Electric Vehicle Instructions
The electric vehicle control instructions assume an idealized EV battery model. Under this model, the EV battery can be operated in two operation modes:
| Operation Mode ID | Description |
|---|---|
| IDLE | Battery neither charges nor discharges; holds its state of charge. |
| FORCED_CHARGE | Charge at a specified power rate up to the allowable maximum. |
The operation mode factor (0.0–1.0) specifies the normalized power rate relative to the battery's nominal maximum charge power. A value of 1.0 corresponds to full-rate charging, while 0.0 indicates no power transfer.
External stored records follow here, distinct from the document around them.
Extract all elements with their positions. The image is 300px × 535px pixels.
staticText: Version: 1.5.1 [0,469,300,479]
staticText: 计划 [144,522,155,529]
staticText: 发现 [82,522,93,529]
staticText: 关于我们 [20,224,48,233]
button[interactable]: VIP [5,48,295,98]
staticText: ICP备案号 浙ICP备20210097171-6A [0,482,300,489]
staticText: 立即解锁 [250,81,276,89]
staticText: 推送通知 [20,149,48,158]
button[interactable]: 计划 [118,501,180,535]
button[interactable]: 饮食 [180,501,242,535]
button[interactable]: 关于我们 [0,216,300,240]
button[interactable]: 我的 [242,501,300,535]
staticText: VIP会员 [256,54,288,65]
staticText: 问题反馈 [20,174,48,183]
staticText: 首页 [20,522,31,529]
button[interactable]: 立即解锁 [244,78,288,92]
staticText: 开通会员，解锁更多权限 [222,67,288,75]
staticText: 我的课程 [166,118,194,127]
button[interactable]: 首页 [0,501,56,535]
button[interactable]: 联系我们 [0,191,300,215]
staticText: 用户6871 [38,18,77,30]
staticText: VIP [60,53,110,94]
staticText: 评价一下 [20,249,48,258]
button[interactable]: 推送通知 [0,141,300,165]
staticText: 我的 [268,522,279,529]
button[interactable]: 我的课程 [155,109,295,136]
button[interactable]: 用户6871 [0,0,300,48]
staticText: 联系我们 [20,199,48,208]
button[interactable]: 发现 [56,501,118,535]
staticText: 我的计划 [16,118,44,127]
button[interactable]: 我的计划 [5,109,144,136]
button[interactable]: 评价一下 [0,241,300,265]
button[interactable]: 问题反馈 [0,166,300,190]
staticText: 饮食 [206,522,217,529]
Intermediate values scale the power proportionally.
Home Appliance
The optimization algorithm supports one start of the home appliance within the optimization horizon.
Home Appliance Simulation
Home Appliance Configuration
Home appliance to run within the optimization horizon.
[
{
"device_id": "dishwasher1",
"consumption_wh": 2000,
"duration_h": 3
}
]
Home appliance to run within a time window of 5 hours starting at 8:00 every day and another time window of 3 hours starting at 15:00 every day. See Time Window Sequence Configuration for more information.
[
{
"device_id": "dishwasher1",
"consumption_wh": 2000,
"duration_h": 3,
"time_windows": {
"windows": [
{
"start_time": "08:00",
"duration": "5 hours"
},
{
"start_time": "15:00",
"duration": "3 hours"
}
]
}
}
]
:::{admonition} Note :class: note The optimization algorithm always restricts to one start within the optimization horizon per energy management run. :::
Home Appliance Instructions
The home appliance instructions assume an idealized home appliance model. Under this model, the home appliance can be operated in two operation modes:
| Operation Mode ID | Description |
|---|---|
| RUN | The home appliance is started and runs until the end of it's power |
| sequence. | |
| IDLE | The home appliance does not run. |
The operation mode factor (0.0–1.0) is ignored.